Default user interface elements tend to be accessible out of the box, but if you wish to make your custom views work with VoiceOver, you either have to provide a few methods or set properties on your view. For an example of setting accessibility properties:
[view setIsAccessibilityElement:YES];
[view setAccessibilityTraits:UIAccessibilityTraitImage];
[view setAccessibilityLabel:NSLocalizedString(@"Red view", nil)];
[view setAccessibilityHint:NSLocalizedString(@"This is just a red view", nil)];
This sets the view to be a VoiceOver-responding element, and has it be handled like an image. We also provide a text label and hint for this element that will be read by VoiceOver. Rather than directly specify a string constant, the NSLocalizedString() macro has been used. This macro replaces the specified string constant with a version that has been localized into the user's default language, if you've specified one in an appropriate lookup table (see the Internationalization Programming Topics guide for more).

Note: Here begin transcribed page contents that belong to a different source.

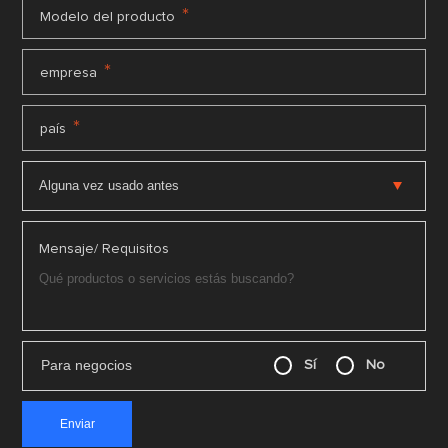
*
Modelo del producto
*
empresa
*
país
Mensaje/ Requisitos
Para negocios
Sí
No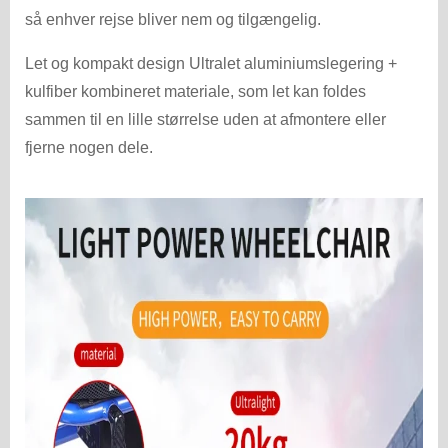
så enhver rejse bliver nem og tilgængelig.
Let og kompakt design Ultralet aluminiumslegering +
kulfiber kombineret materiale, som let kan foldes
sammen til en lille størrelse uden at afmontere eller
fjerne nogen dele.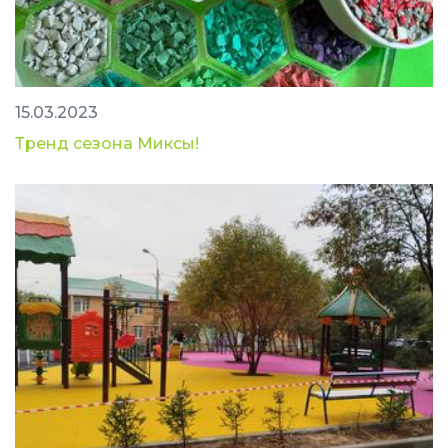
15.03.2023
Тренд сезона Миксы!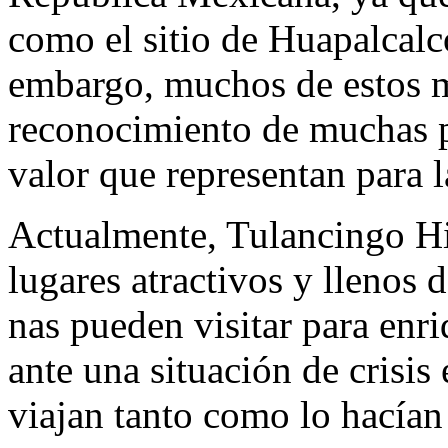
como el sitio de Huapalcalco
embargo, muchos de estos 
reconocimiento de muchas p
valor que representan para l
Actualmente, Tulancingo H
lugares atractivos y llenos d
nas pueden visitar para enri
ante una situación de crisis
viajan tanto como lo hacían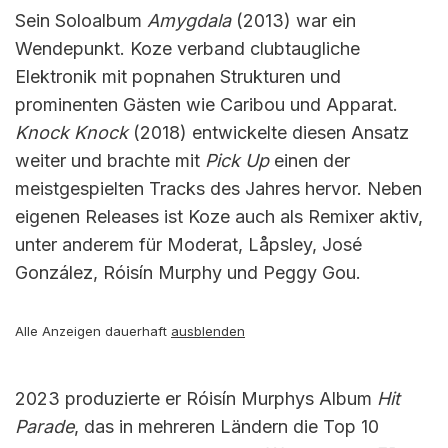
Sein Soloalbum
Amygdala
(2013) war ein
Wendepunkt. Koze verband clubtaugliche
Elektronik mit popnahen Strukturen und
prominenten Gästen wie Caribou und Apparat.
Knock Knock
(2018) entwickelte diesen Ansatz
weiter und brachte mit
Pick Up
einen der
meistgespielten Tracks des Jahres hervor. Neben
eigenen Releases ist Koze auch als Remixer aktiv,
unter anderem für Moderat, Låpsley, José
González, Róisín Murphy und Peggy Gou.
Alle Anzeigen dauerhaft
ausblenden
2023 produzierte er Róisín Murphys Album
Hit
Parade
, das in mehreren Ländern die Top 10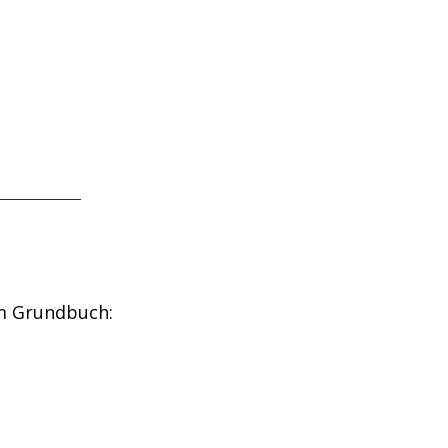
m Grundbuch:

To test the accessibility of your application within the Simulator, you can enable the Accessibility Inspector. This is found within the Settings application, under General | Accessibility. Once you turn it on, a hovering panel will appear over your interface. You can activate and deactivate this panel by clicking on the X in its upper left. When active, it will display the text that VoiceOver will see for each element you click on. However, this is no match for VoiceOver running on the actual device, which requires an iPhone 3G S or later, or one of the latest iPod touches.
Cut, copy, and paste
As of OS 3.0, the iPhone now has an elegant system for doing cut, copy, and paste between applications. This system works transparently with standard user interface elements, like text fields. However, you may have custom views for which you want to enable cut, copy, and paste as well.
To enable this, you will need to make the responsible view controller the first responder. There is a glitch in iPhone OS 3.0 where if you send the -becomeFirstResponder message to your view controller when it first appears, this message won't be registered. To work around this, you can use code like the following:
[self performSelector:@selector(becomeFirstResponder) withObject:nil afterDelay:0.3];
In order for the view controller to be able to become first responder, you need to override the following method:
- (BOOL)canBecomeFirstResponder
{
return YES;
}
You then need to implement -canPerformAction:withSender: in your view controller to identify which actions your view supports. For example,
- (BOOL)canPerformAction:(SEL)action withSender:(id)sender
{
if (action == @selector(cut:))
return NO;
else if (action == @selector(copy:))
return YES;
else if (action == @selector(paste:))
return NO;
else if (action == @selector(select:) || action == @selector(selectAll:))
return NO;
else
return [super canPerformAction:action withSender:sender];
}
reports that this view controller only supports the copy action, and none of the others. When the menu appears, the only option shown will be Copy.
You will need to implement a -copy: method to handle this action in your controller:
- (void)copy:(id)sender
{
// Copy to the pasteboard here
}
To display the cut, copy, and paste menu, you would use code like the following:
UIMenuController *copyMenuController = [UIMenuController sharedMenuController];
[copyMenuController setTargetRect:viewRect inView:mainView];
[copyMenuController setMenuVisible:YES animated:YES];
This displays the menu and centers on viewRect, which we assume is the frame of your view in the coordinate system of the mainView view.
You may wish to perform custom highlighting of your view or other actions when the menu appears. To do that, make your view controller an observer of the UIMenuControllerWillShowMenuNotification and the UIMenuControllerWillHideMenuNotification.